Actually, this quote, which is really the heart of the essay (one distinguishing characteristic of stuff like this is always that it could have been written in a tenth of the space) is not useless:
No, there is no closure when it comes to 9/11 and narrative, just as there was no closure on the Gordian knot of JFK's assassination. That the same director -- the cerebral, political Oliver Stone -- tackled both narratives in film is not instructive: The fact that his film JFK spiraled outward into fractal narrative, while his 9/11 film World Trade Center eschewed geopolitics altogether is. As the comedian David Cross hilariously explained in his live album It's Not Funny: "I don't think Osama bin Laden sent those planes to attack us because he hated our freedom. I think he did it because of our support for Israel, our ties with the Saudi family and our military bases in Saudi Arabia. You know why I think that? Because that's what he fucking said!"
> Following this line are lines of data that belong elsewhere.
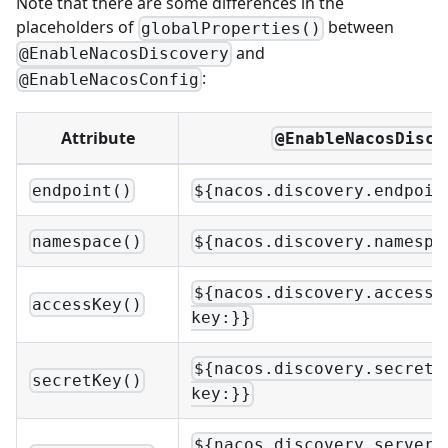
Note that there are some differences in the
placeholders of
between
globalProperties()
and
@EnableNacosDiscovery
:
@EnableNacosConfig
Attribute
@EnableNacosDisco
endpoint()
${nacos.discovery.endpoin
namespace()
${nacos.discovery.namespa
${nacos.discovery.access-
accessKey()
key:}}
${nacos.discovery.secret-
secretKey()
key:}}
${nacos.discovery.server-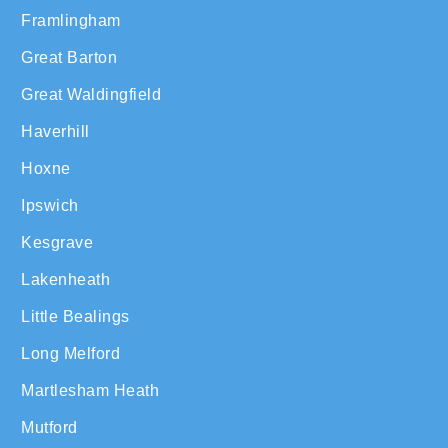
Framlingham
Great Barton
Great Waldingfield
Haverhill
Hoxne
Ipswich
Kesgrave
Lakenheath
Little Bealings
Long Melford
Martlesham Heath
Mutford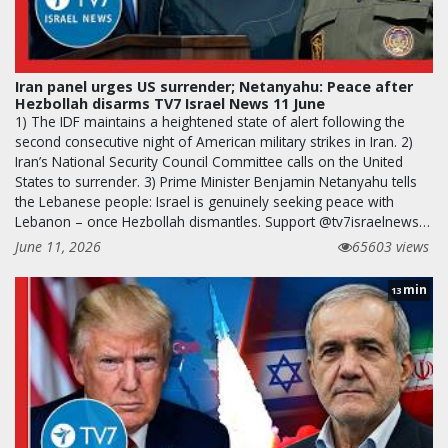
Iran panel urges US surrender; Netanyahu: Peace after
Hezbollah disarms TV7 Israel News 11 June
1) The IDF maintains a heightened state of alert following the
second consecutive night of American military strikes in Iran. 2)
Iran’s National Security Council Committee calls on the United
States to surrender. 3) Prime Minister Benjamin Netanyahu tells
the Lebanese people: Israel is genuinely seeking peace with
Lebanon – once Hezbollah dismantles. Support @tv7israelnews…
June 11, 2026
65603 views
min
13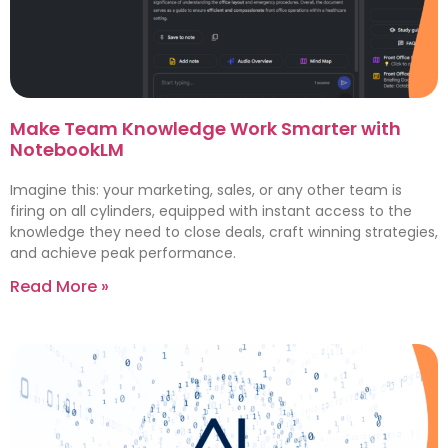
Make Team Knowledge Work Smarter with
NotebookLM
Imagine this: your marketing, sales, or any other team is
firing on all cylinders, equipped with instant access to the
knowledge they need to close deals, craft winning strategies,
and achieve peak performance.
Read More »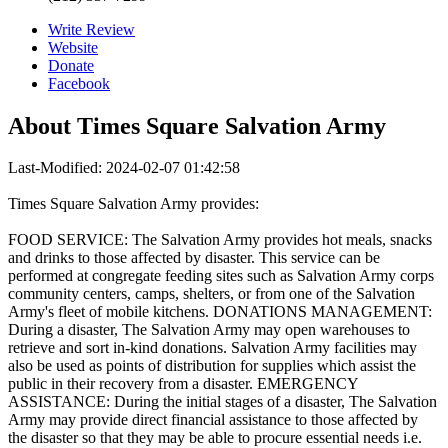
Write Review
Website
Donate
Facebook
About
Times Square Salvation Army
Last-Modified: 2024-02-07 01:42:58
Times Square Salvation Army provides:
FOOD SERVICE: The Salvation Army provides hot meals, snacks
and drinks to those affected by disaster. This service can be
performed at congregate feeding sites such as Salvation Army corps
community centers, camps, shelters, or from one of the Salvation
Army's fleet of mobile kitchens. DONATIONS MANAGEMENT:
During a disaster, The Salvation Army may open warehouses to
retrieve and sort in-kind donations. Salvation Army facilities may
also be used as points of distribution for supplies which assist the
public in their recovery from a disaster. EMERGENCY
ASSISTANCE: During the initial stages of a disaster, The Salvation
Army may provide direct financial assistance to those affected by
the disaster so that they may be able to procure essential needs i.e.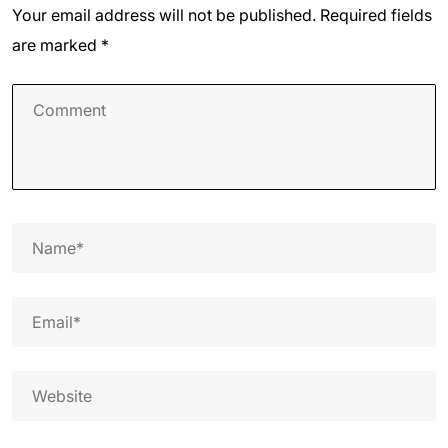
Your email address will not be published.
Required fields
are marked
*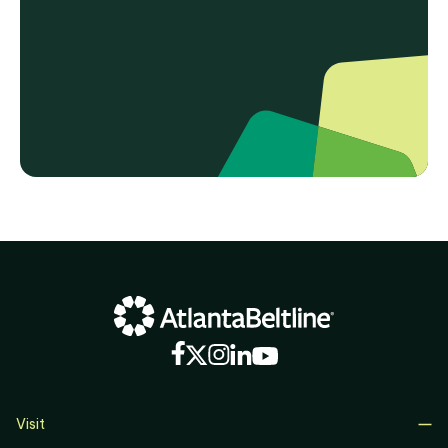
Visit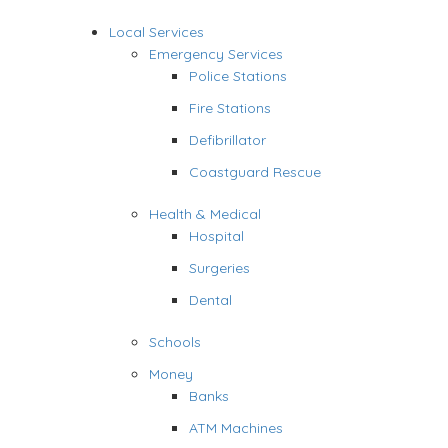
Local Services
Emergency Services
Police Stations
Fire Stations
Defibrillator
Coastguard Rescue
Health & Medical
Hospital
Surgeries
Dental
Schools
Money
Banks
ATM Machines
All of which is a particularly funny way of looking back at the calamity that created our War on Terror, not as a narrative steeped in heroism and binarism, but as one full of mundane realities that play better as polished hyperrealities.
I think that's a good point. It's not a great essay, but not horrible, either. It's not like there's a whole lot of insightful commentary on 9/11 floating around.
posted by spiderwire at 5:21 PM on September 12, 2006

My response to 9/11 has been to basically ignore that it ever happened and avoid all commentary about it like the plague.

Does that make me a bad person?
posted by ddf at 7:12 PM on September 12, 2006

The majority of Americans don’t want to think about problems in other areas until it can be commercialized by a bunch of singers making a song with a catchy chorus or famous actors joining together to make a statement. The masses of this country (like any other) are sheep that don’t care as long as they have a job, roof, and food in their belly. 9/11 as horrible as it was, should have been a wake up that our country’s international policies need serious reconsideration. But instead, our government has used it to strike fear in the “god fearing” people in America and the only way to make them feel safe is to attack others, even if they are not connected to the terrorist that attacked us.